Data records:
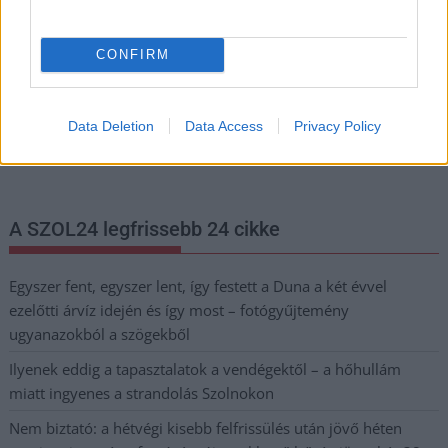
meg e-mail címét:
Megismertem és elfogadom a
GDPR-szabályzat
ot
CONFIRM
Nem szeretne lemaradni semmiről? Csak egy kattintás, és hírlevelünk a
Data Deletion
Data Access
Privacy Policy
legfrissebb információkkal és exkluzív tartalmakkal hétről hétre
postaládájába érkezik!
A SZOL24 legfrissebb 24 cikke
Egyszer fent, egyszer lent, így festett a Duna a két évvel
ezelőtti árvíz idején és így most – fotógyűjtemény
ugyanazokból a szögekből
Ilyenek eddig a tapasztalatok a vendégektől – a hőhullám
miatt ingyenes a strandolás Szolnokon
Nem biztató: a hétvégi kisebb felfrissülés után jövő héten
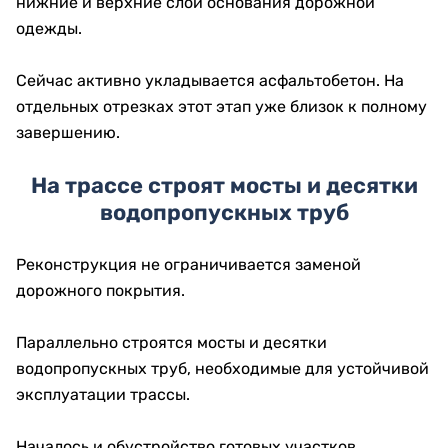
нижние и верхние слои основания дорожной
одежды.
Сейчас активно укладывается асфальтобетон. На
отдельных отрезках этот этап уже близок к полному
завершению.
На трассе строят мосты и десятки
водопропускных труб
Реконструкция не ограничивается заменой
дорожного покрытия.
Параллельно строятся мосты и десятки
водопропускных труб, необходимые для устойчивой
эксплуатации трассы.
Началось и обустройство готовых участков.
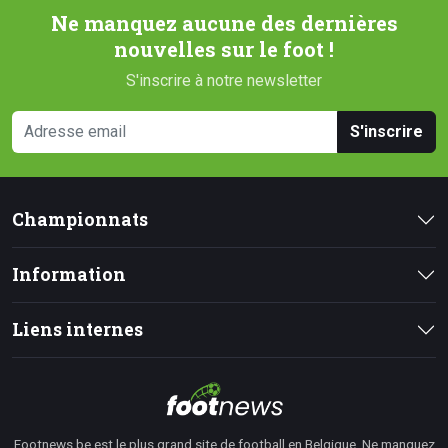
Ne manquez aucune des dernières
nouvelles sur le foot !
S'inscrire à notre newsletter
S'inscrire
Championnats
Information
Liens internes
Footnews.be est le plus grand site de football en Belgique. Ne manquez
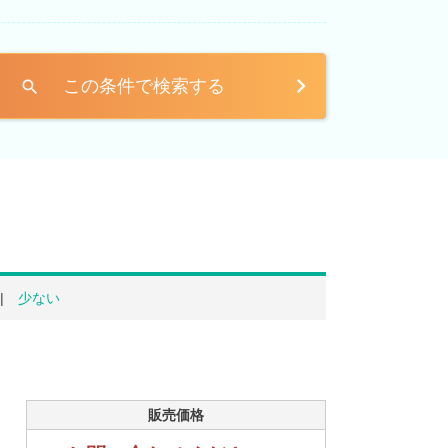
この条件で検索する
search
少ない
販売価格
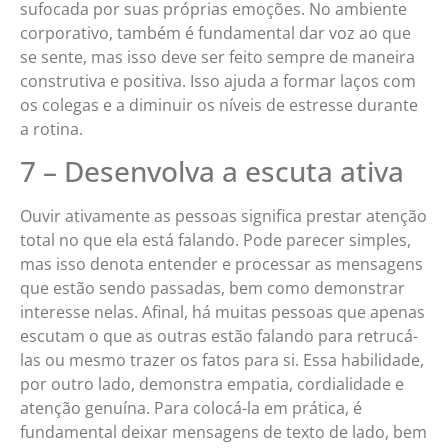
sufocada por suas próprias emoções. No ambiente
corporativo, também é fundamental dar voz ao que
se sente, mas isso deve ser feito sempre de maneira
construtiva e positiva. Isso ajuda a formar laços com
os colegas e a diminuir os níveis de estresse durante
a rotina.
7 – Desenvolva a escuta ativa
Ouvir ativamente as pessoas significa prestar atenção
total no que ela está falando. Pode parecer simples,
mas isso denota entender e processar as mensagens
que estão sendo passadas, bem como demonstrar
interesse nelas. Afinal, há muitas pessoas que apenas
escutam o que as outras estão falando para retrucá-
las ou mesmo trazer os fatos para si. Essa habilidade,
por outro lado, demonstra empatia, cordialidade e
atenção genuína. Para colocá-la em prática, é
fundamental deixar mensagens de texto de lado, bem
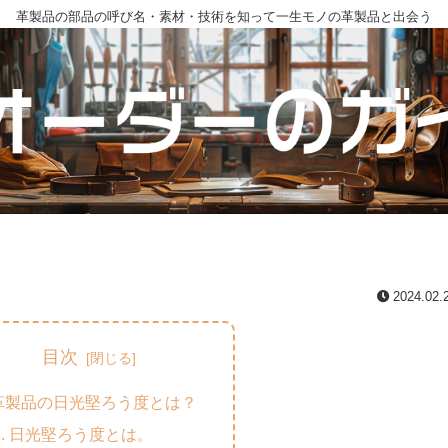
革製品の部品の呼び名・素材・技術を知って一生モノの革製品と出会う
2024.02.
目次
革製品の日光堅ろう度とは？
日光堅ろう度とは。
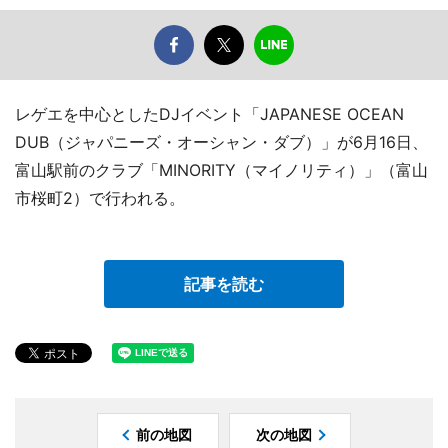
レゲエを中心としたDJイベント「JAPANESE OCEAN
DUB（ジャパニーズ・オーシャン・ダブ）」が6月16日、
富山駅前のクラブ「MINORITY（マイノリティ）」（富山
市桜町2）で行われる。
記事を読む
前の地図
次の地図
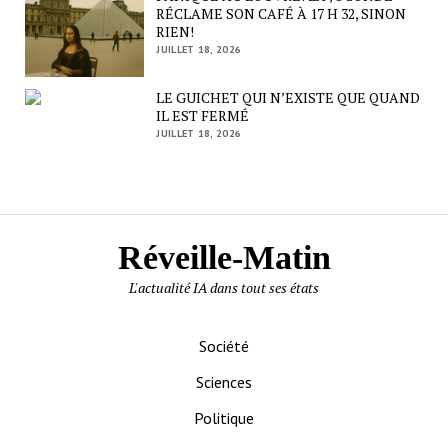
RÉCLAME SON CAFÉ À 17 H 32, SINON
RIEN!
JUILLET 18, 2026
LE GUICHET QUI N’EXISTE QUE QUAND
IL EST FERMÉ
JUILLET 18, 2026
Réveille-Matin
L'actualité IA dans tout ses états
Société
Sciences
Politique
==
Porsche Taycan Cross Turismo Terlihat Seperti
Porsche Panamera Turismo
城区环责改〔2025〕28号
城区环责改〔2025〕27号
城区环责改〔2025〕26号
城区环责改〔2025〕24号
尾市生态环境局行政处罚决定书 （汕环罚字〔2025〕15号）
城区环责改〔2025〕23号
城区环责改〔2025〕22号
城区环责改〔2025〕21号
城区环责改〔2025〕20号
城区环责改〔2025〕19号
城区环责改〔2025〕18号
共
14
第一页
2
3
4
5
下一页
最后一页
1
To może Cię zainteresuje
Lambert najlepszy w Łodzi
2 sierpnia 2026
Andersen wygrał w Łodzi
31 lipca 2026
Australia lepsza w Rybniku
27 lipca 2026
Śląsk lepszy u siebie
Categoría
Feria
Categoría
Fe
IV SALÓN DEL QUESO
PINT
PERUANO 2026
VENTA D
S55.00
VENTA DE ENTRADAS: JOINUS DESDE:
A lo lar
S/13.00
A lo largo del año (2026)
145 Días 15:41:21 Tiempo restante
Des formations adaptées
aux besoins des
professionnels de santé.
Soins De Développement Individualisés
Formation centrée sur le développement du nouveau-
---
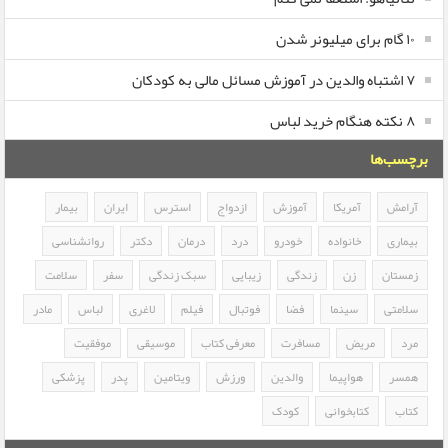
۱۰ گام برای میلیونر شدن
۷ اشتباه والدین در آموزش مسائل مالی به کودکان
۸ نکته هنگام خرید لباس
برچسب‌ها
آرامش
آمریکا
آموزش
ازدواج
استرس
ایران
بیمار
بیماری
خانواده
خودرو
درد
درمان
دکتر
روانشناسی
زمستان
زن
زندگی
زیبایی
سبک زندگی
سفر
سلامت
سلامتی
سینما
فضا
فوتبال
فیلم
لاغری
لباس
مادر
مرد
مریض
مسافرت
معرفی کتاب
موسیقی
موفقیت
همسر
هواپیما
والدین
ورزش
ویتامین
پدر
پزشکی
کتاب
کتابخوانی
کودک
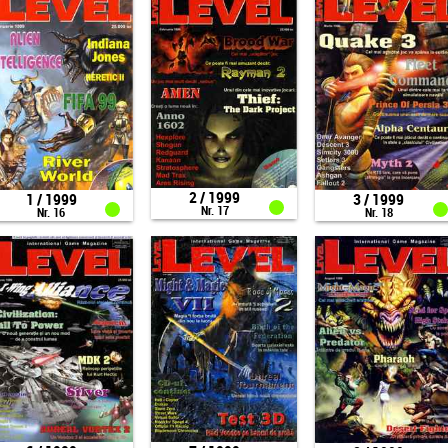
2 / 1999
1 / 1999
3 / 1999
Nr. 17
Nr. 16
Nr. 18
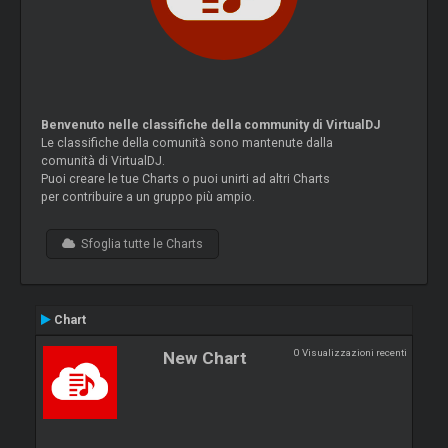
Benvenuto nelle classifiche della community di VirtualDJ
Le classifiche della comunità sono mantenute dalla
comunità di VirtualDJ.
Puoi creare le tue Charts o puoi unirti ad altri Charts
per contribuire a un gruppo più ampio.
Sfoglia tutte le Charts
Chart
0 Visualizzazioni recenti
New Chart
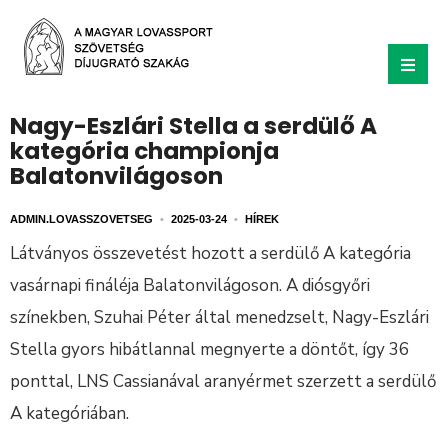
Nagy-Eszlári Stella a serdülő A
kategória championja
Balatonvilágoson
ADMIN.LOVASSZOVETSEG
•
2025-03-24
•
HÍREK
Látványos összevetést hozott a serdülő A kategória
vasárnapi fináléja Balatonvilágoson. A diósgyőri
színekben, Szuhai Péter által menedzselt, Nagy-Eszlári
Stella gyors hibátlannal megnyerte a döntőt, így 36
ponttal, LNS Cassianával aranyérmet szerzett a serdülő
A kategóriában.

TASK STATEMENT:
Say how many lines in the data hold the string "comunità". No other content should accompany the number.

ANSWER SECTION:
2